15. Advantages claimed for bimetallism.-The advocates of bimetallism claim for it various advantages, of which the most important, perhaps, is the greater stability of value of a double standard. They claim that since gold and silver are produced under different conditions and are used for different purposes, fluctuations in their respective values are as apt to be in opposite directions as in the same direction; that gold may be cheapening while silver is enhancing in value, and that these movements in opposite directions tend to keep the two metals from varying greatly from the legal ratio. It is undoubtedly true that the relative values of gold and silver under a double standard tend toward the established ratio. If gold is overvalued it is attracted to the mint and less of it is offered on the market, with the result that its value tends to rise. On the other hand, if it is undervalued it will be melted down to be sold as bullion on the market, and the increase there would tend to lower its value. Thus, says the bimetallist, any tendency of gold either to rise or fall in value would be automatically checked. As pointed out by Dr. Scott, "The weakness of this argument is the assumption involved of the unlimited interchangeability of gold and silver coins

for monetary purposes."1 Gold is best suited for coins of high denominations and silver for small denominations, and neither can well take the place of the other.
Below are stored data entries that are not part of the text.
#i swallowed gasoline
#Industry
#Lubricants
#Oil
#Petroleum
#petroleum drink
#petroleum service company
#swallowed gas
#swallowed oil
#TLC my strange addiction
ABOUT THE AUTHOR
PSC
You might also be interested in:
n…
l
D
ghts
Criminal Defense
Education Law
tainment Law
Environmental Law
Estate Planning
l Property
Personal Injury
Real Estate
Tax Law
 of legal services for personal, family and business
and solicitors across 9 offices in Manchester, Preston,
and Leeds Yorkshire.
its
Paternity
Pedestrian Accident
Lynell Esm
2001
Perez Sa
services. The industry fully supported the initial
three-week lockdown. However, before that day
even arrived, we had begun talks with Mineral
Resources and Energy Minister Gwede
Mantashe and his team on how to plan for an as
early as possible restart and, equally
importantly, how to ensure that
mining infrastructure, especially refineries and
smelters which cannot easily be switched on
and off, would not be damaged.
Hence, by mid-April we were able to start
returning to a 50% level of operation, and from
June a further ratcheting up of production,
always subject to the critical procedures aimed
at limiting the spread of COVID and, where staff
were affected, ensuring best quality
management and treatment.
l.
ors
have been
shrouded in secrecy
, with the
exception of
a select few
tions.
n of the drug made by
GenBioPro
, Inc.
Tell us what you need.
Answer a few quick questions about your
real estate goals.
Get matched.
Without this interchangeability of the coins the "compensatory action" of bimetallism would fail to work. As a result there would be a frequent change of the standard of value from one metal to the other, debtors choosing the cheaper one as the basis for payments, and prices would be quoted in that metal. "Instead of ridding us of the evils of a fluctuating standard, therefore, bimetallism would substitute one kind of fluctuation for another, namely, that involved in changing from a dearer to a cheaper standard for that involved in changes in the value of gold." Finally, it should be noted that even if the values of gold and silver could be maintained at a fixed ratio to each other, it would not solve the problem of a stable standard of deferred payment. Though thus tied together they would not always maintain the same exchange relations and the same level of prices with all other commodities, the cost of which is constantly changing.
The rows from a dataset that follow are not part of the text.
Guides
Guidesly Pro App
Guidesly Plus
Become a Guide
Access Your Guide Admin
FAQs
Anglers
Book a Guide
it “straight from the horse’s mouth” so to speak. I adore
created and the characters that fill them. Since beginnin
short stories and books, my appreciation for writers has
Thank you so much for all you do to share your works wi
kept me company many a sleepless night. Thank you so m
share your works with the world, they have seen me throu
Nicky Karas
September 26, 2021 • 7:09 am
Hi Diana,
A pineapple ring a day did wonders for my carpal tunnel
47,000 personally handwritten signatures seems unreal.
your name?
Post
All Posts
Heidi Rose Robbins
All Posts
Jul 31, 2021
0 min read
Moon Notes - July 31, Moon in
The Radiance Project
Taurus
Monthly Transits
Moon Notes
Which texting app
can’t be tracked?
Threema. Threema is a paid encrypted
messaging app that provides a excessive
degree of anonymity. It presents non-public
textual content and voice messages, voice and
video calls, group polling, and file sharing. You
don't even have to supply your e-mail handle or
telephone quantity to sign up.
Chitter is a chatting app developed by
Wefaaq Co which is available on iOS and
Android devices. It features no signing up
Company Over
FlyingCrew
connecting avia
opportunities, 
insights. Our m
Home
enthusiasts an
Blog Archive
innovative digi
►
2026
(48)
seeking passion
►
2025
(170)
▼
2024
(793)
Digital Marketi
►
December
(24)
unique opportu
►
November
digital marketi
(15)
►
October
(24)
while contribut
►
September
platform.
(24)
Despite some more or less successful experiences with bimetallism, notably the experience of France in the last century, it is now generally conceded that no nation could independently maintain the double standard under existing conditions of a large and fluctuating production of gold and silver and of an enormous international trade. From time to time conferences have been held to discuss the establishment of international bimetallism, that is, the adoption by the leading nations of the double standard at a ratio determined by international agreement. The possibility of maintaining an actual bimetallic system, even if it could be agreed upon by the leading nations, has always been open to doubt. The extraordinary increase in the production of gold in recent years has set at rest, for the present at least, the double standard controversy.

England was one of the first countries to reach the conclusion that gold and silver cannot be kept in current cir1 Scott: Money, p. 85.